6. You’re hosting a virtual yoga class and fundraiser on March 12th called “Yoga Stops Traffick” – can you briefly explain what it is, where the raised funds go, and how people can support the event?

Yoga Stops Traffick is an annual campaign that is organized by a charity in the UK called Adventure Ashram. The concept of the campaign is on one day yoga teachers from around the world come together to offer a class as an opportunity to raise funds for Odanadi, an organization based in Mysore India that is dedicated to the rescue and rehabilitation of human trafficking victims. They also oversee collaborative projects focused on updating local legislation to protect human rights, work with authorities to convict offenders, and work with the community to bring awareness and education on gender equality. The money raised by Yoga Stops Traffick goes to the running costs of the 2 rehabilitation centres they have which provide over 120 victims a temporary home, various therapy options, education, and trade training to help reintegrate into society independently. For the past 32 years Odanadi has rescued over 13.000 victims, reunited 1400 children with their families, and over 400 brothel raids and offender conversions. You can find more info on Odanadi at www.odandi.org.
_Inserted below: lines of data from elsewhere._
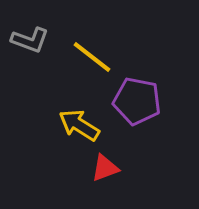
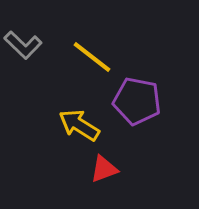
gray L-shape: moved 7 px left, 5 px down; rotated 24 degrees clockwise
red triangle: moved 1 px left, 1 px down
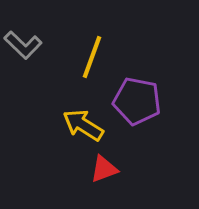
yellow line: rotated 72 degrees clockwise
yellow arrow: moved 4 px right
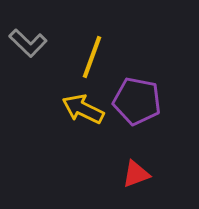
gray L-shape: moved 5 px right, 2 px up
yellow arrow: moved 16 px up; rotated 6 degrees counterclockwise
red triangle: moved 32 px right, 5 px down
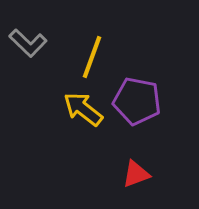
yellow arrow: rotated 12 degrees clockwise
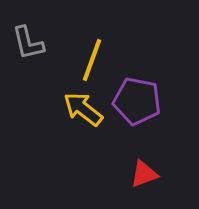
gray L-shape: rotated 33 degrees clockwise
yellow line: moved 3 px down
red triangle: moved 8 px right
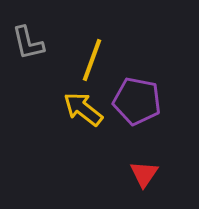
red triangle: rotated 36 degrees counterclockwise
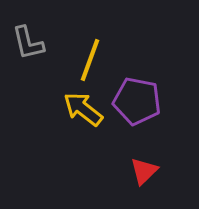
yellow line: moved 2 px left
red triangle: moved 3 px up; rotated 12 degrees clockwise
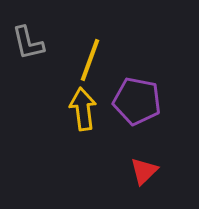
yellow arrow: rotated 45 degrees clockwise
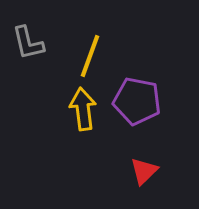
yellow line: moved 4 px up
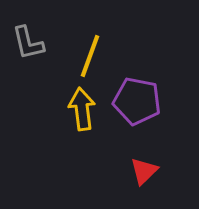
yellow arrow: moved 1 px left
To get involved you can either donate directly online, sign up for one of the hundreds of yoga classes around the world that are choosing to be part of this event, and if you are a yoga teacher you can join the collective and offer a class too. Every dollar counts. As $1 Canadian can be equivalent to 4 meals in India. For more info go to www.yogastopstraffick.org

I will be hosting a 75 minute all levels class on Saturday March 12 at 10am EST. To register you can look me up on the YST site or explore the link on my IG bio https://beacons.page/gailmarielavina

ANY donation amount for my event will get you a spot in the class. To quality for raffle tickets donate $20 for one ticket or $50 for 3. 

The amazing Raffle prizes include the classic  gold ‘Petite Form’ necklace from CADETTE and a full prop set from Halfmoon Yoga. 

Any support is greatly appreciated.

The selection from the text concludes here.